"That was the first time, and it was very touching. I suppose the first time always is touching. Of course, I didn't know she meant to keep it up. No man could possibly have kept it up," said Charley, with bitterness, "but she married me to reform me, and it is the only thing she has really enjoyed about her marriage. She's a born reformer. I haven't eaten a thing I cared about, nor drank a drop I wanted, nor used a bad word I was fond of, since I married, without being nagged at about it. She loved me for my vices, and yet she hasn't let me keep a single one—not even the smallest—not even cigarettes. Nag! Good God! She's nagged me to perfection ever since the day of our wedding when she made me sign the pledge before she let me kiss her!"

"Well, that doesn't make it any easier for us or for the children," replied Gabriella, without sympathy; "and if you don't think of Jane, you might at least think of your children."

"Of course it's hard on the kids," admitted Charley ruefully. "But as for Jane—now, will you tell me what would become of Jane after she had reformed me?

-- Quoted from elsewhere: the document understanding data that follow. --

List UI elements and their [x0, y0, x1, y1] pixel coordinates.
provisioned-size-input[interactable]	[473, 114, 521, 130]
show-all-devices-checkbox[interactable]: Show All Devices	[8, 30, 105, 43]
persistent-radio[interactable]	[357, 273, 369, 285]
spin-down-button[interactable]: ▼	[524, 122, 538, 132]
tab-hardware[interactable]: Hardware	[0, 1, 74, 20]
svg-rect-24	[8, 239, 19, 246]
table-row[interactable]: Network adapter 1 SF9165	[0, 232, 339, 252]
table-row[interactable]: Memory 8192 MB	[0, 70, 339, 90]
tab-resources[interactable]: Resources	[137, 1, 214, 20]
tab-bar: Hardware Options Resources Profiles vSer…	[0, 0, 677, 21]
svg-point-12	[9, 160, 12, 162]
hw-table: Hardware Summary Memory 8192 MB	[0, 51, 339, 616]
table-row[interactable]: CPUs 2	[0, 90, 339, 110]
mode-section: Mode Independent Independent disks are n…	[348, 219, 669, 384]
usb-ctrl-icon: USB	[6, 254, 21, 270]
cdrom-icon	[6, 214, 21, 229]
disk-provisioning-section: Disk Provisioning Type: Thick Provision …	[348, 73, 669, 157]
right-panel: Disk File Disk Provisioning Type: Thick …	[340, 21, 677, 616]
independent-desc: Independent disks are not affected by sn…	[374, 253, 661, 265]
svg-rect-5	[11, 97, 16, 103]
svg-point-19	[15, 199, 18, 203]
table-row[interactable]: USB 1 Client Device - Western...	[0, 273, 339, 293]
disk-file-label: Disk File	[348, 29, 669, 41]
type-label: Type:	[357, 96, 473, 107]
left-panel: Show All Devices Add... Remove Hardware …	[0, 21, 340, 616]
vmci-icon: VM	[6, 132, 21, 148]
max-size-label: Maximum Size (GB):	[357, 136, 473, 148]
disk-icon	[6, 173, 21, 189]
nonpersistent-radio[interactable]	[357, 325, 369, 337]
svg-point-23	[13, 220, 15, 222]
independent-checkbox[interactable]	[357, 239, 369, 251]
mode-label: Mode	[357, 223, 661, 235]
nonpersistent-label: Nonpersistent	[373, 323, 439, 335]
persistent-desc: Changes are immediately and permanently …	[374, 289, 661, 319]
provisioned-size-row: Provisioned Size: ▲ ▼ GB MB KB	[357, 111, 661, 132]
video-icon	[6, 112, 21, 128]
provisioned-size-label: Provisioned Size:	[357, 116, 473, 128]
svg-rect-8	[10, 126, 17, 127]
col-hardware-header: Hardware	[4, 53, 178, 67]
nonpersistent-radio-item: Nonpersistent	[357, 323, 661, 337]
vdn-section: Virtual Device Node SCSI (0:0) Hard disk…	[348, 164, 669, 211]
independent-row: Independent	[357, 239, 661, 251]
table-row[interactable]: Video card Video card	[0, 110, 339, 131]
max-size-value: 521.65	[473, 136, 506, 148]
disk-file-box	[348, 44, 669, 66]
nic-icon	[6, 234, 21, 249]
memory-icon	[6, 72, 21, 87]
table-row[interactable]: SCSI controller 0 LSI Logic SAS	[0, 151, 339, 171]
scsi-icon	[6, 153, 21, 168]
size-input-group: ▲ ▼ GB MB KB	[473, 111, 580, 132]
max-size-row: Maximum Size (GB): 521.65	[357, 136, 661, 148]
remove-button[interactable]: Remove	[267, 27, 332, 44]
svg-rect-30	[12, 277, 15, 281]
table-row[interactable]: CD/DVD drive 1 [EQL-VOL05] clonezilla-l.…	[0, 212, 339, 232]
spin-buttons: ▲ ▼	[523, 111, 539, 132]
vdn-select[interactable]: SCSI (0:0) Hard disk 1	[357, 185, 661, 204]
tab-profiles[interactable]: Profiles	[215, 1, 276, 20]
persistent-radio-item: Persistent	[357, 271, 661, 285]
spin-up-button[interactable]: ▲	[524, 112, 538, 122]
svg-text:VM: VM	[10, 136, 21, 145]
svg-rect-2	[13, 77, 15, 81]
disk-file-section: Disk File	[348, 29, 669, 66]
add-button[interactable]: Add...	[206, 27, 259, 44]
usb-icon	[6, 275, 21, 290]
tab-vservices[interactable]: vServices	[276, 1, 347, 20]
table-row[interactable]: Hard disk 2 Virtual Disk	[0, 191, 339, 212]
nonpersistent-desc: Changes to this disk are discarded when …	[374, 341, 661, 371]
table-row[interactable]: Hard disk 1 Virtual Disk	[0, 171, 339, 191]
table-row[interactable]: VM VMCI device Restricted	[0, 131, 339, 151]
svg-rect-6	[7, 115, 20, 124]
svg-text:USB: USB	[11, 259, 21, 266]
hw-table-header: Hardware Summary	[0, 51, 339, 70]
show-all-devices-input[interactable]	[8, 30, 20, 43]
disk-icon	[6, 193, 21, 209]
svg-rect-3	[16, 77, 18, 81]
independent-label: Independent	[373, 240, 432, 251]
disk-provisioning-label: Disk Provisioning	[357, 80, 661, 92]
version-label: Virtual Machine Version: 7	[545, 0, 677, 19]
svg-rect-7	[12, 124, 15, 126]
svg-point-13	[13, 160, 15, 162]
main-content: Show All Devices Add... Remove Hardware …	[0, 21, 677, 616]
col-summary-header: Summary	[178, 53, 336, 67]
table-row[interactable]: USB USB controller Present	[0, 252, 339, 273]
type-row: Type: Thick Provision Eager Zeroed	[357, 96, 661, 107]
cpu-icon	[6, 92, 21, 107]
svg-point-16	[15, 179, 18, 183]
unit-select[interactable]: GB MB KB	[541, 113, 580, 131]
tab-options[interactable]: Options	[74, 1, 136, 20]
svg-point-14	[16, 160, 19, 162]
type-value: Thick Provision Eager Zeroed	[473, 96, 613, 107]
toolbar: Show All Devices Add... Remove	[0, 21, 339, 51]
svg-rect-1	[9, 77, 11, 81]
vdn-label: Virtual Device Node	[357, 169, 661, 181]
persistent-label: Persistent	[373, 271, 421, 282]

Why, she'd be bored to death. She'd be a martyr without any martyrdom. When she made me give up tobacco, she lost interest in everything for a week. She was like your Uncle Meriweather after the surrender. There wasn't anything left to fight about, and fighting was all he could do—"

"I believe—I really believe you have been drinking," interrupted Gabriella with cold disgust. "Suppose Jane were to die?"

"She won't die. She'll be all right as soon as she has forgiven me."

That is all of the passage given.